ラブリー
第4章 la vie en rose 2
あれから。
順風満帆なお付き合いの中、何度も身体を重ねて愛情を深めている。
にのはというと、もうクッションや枕を抱きしめていた頃が懐かしいと思うほど。
行為の時ありのままの自分をさらけ出してくれている。
声も感情も。
今日も幸せな気分で眠りにつく間際。
気になってたことを問いかける。
「ちょっと聞いたんだけどさ。」
「んー?」
腕の中の可愛い恋人が胸に寄りかかり返事をしてくれた。
「もしかして…またハリウッド?話きてる?」
恐る恐る耳にした話を確認する。
んふふ。
なんでか笑いだしたにの。
「お前の耳にも入ってくるんだぁ。」
「え?マジなの?」
その受け答えに動揺しまくりの俺。
にのの顔を覗き込んで茶色い瞳を見つめた。
「俺もうハリウッド…いいや。
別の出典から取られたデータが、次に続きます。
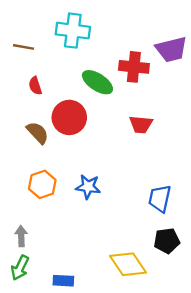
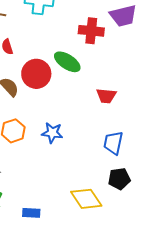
green ellipse: (97, 82) -> (67, 62), moved
red trapezoid: (141, 124) -> (106, 96), moved

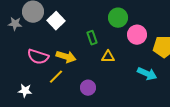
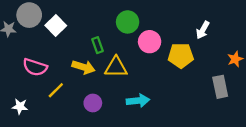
yellow arrow: (66, 57) -> (84, 67), moved
yellow triangle: (108, 57) -> (116, 67), size x1.5
cyan arrow: (147, 74) -> (138, 101), moved, turned -30

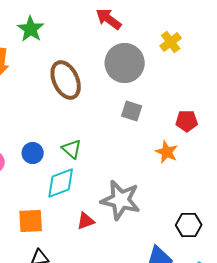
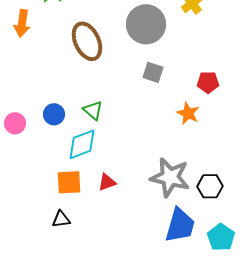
gray star: (121, 200) -> (170, 177), moved
orange square: (31, 221) -> (69, 182), moved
」
「は?」
「ハリウッドっていうか海外の仕事はもういい。そう上の人にも言ってある。」
「オファーがあったのは本当だったんだ。」
「うん、まだぼんやりとした企画っていうか、先の話だけどきてたみたい。」
それはきっと誰もが羨むオファーに違いない。
それを蹴ったのか?
「お前…それでいいのか?」
俺には想像もつかない話だけど心配で。
にのの真意を聞きたいと思った。